The U.S. Department of Interior this week issued to the Colorado Department of Natural Resources a complete timeline outlining the expected development of the Bureau of Land Management’s commercial oil shale program, now in its fledgling stages.
The state is expected to receive a copy of the seven- volume, 2,000-page environmental impact statement next week, but will have only two weeks to review and comment on it, Department of Natural Resources Assistant Director Mike King told the Colorado Oil and Gas Conservation Commission on Thursday.
“That is simply not a sufficient amount of time,” he said, adding later the department must rush to pull together staff from various departments to get comments to the BLM by the May 29 deadline.
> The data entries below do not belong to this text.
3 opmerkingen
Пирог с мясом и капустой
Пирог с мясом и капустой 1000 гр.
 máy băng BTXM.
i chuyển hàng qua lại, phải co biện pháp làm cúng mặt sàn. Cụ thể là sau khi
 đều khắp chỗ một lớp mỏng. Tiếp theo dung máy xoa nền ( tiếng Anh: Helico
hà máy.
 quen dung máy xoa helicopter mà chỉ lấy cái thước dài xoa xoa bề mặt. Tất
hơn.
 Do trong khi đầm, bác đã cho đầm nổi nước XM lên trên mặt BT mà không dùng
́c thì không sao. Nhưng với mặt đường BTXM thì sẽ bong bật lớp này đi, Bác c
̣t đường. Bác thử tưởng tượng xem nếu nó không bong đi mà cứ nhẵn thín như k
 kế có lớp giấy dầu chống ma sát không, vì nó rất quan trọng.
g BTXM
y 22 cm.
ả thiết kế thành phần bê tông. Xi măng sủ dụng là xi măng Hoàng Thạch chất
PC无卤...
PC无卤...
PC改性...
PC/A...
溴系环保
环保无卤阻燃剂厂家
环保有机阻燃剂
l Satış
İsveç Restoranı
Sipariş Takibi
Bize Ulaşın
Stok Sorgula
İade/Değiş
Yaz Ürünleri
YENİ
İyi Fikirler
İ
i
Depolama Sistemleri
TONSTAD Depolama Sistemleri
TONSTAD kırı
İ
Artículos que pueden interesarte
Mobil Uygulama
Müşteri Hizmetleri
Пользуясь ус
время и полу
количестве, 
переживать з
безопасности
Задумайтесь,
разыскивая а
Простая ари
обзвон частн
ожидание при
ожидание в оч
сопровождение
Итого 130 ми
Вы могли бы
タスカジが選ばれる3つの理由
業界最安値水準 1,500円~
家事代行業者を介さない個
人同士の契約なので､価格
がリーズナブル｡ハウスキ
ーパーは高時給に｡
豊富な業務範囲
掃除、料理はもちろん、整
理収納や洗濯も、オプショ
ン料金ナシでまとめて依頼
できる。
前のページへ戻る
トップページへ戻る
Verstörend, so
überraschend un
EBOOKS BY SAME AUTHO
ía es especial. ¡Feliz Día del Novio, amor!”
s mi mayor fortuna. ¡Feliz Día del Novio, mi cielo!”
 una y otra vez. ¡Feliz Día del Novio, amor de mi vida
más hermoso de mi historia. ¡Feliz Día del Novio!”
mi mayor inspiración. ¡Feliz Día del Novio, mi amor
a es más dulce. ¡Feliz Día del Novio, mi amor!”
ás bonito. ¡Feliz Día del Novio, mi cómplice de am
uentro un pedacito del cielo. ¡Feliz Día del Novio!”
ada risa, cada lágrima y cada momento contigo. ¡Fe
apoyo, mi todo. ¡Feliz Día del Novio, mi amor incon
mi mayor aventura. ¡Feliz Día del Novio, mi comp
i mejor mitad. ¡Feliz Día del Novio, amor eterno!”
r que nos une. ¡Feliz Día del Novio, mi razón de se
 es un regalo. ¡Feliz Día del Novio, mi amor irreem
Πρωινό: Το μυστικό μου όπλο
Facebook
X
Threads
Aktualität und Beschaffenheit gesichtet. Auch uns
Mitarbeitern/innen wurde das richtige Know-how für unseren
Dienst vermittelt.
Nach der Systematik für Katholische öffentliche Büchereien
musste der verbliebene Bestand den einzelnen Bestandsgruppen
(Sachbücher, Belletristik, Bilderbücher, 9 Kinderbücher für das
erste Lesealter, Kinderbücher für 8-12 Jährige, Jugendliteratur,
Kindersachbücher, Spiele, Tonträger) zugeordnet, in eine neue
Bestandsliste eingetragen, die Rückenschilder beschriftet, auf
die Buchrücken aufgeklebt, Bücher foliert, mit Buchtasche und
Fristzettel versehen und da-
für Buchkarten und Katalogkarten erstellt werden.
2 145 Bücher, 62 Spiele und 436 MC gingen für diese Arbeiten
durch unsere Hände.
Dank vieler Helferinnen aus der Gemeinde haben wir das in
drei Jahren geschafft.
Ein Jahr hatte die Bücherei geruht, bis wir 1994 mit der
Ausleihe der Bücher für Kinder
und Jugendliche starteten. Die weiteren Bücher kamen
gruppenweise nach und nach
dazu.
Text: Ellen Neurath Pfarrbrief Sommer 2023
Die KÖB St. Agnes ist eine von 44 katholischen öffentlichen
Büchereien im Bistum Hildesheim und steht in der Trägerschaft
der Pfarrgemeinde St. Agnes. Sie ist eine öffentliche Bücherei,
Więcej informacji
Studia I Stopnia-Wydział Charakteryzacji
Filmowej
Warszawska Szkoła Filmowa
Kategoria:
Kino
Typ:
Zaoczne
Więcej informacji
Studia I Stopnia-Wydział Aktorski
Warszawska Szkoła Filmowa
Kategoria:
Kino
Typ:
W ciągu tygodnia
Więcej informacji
Gov. Bill Ritter and the states of Wyoming and Utah have protested the deadline. Ritter asked the Department of Interior to give the states until Sept. 11 to respond to the document. King said the BLM has not responded yet to the protest.
BLM Washington spokeswoman Heather Feeney said Thursday the oil shale leasing program’s timeline may change slightly, possibly to reflect the states’ request for a deadline extension to comment on the impact statement.
“I’m pretty sure it’s not the time they asked for,” she said. “The BLM is setting the schedule, not the states.”
The environmental impact statement is critical because it will address the water needs and impacts of oil shale development within the BLM’s White River Resource Area, a part of Garfield, Rio Blanco and southern Moffat counties expected to see extremely heavy natural gas development.
A report still being drafted by the BLM, outlining the reasonably foreseeable natural gas development in the White River Resource Area’s portion of the Piceance Basin, which is ground zero for commercial oil shale leasing, is expected to show that about 22,000 natural gas wells could be drilled there in the coming decades, King said.
About 400 wells exist there today. The area’s 1997 management plan now being revised called for only 1,100 gas wells to be drilled there. BLM Spokesman David Boyd said the agency hasn’t finalized an estimate for drilling activity there.
With the extremely high oil shale and natural gas development expected in the Piceance Basin, King told the commission a commercial oil shale program must have public support before it can go forth.
“The public buy-in of oil shale in Colorado is critical to making this viable and sustainable,” he said.
If the states’ May 29 deadline to critique the environmental impact statement remains and all else goes as planned, the document will be released to the public July 13, kicking off a 90-day public-comment period.